- Task statement -
Starting at the line with "wenn der Landtag" and ending at the line with "образования", print exactly the lines of the entries below. Pictures do not belong in the copy.

- Records -
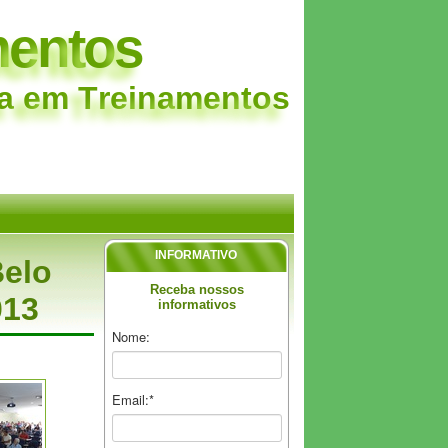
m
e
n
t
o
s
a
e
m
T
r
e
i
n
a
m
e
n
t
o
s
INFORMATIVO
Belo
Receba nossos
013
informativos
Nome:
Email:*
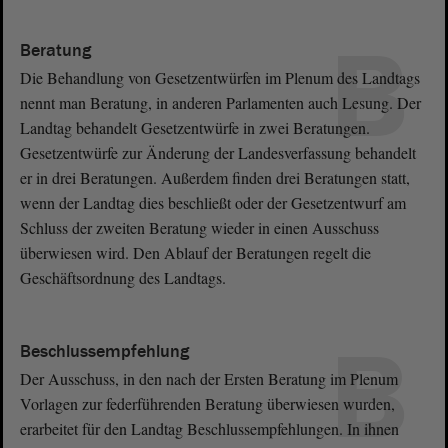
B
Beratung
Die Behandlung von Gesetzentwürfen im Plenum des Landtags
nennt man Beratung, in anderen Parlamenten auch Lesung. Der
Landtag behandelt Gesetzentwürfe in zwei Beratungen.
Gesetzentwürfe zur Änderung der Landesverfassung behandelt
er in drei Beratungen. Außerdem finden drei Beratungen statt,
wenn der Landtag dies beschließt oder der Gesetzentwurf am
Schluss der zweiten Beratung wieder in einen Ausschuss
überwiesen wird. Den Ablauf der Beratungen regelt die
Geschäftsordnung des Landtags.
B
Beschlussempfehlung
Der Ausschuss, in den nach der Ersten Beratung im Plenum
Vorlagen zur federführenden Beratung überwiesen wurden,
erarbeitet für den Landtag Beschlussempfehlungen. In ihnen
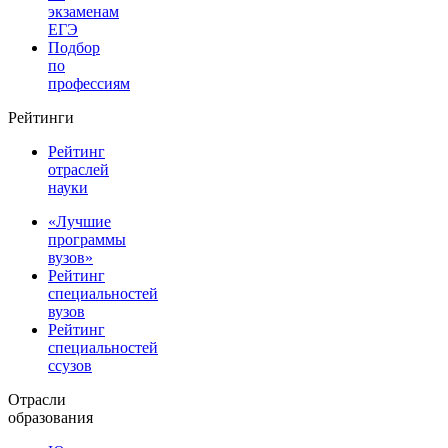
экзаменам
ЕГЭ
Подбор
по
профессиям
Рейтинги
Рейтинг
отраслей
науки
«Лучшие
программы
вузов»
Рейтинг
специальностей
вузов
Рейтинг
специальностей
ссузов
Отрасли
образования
==
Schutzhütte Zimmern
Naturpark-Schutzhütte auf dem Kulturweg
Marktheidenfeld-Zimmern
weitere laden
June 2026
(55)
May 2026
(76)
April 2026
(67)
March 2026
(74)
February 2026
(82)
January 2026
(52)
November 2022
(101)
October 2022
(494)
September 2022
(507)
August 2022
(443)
---
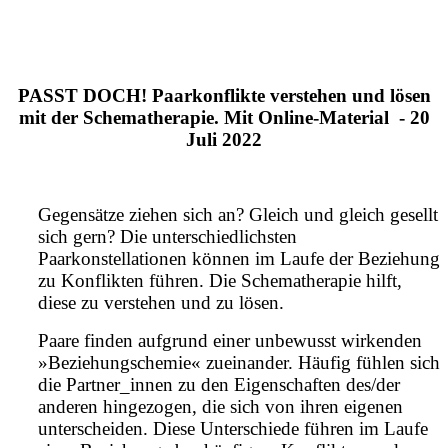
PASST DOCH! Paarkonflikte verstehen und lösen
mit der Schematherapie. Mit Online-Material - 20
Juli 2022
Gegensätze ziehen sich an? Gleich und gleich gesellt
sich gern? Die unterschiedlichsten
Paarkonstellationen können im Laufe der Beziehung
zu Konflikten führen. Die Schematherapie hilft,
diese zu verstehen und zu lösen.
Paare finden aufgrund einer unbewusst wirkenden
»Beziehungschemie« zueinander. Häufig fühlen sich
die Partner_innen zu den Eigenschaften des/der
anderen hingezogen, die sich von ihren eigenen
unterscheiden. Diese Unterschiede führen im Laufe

- Written reply -
wenn der Landtag dies beschließt oder der Gesetzentwurf am
Schluss der zweiten Beratung wieder in einen Ausschuss
überwiesen wird. Den Ablauf der Beratungen regelt die
Geschäftsordnung des Landtags.
B
Beschlussempfehlung
Der Ausschuss, in den nach der Ersten Beratung im Plenum
Vorlagen zur federführenden Beratung überwiesen wurden,
erarbeitet für den Landtag Beschlussempfehlungen. In ihnen
экзаменам
ЕГЭ
Подбор
по
профессиям
Рейтинги
Рейтинг
отраслей
науки
«Лучшие
программы
вузов»
Рейтинг
специальностей
вузов
Рейтинг
специальностей
ссузов
Отрасли
образования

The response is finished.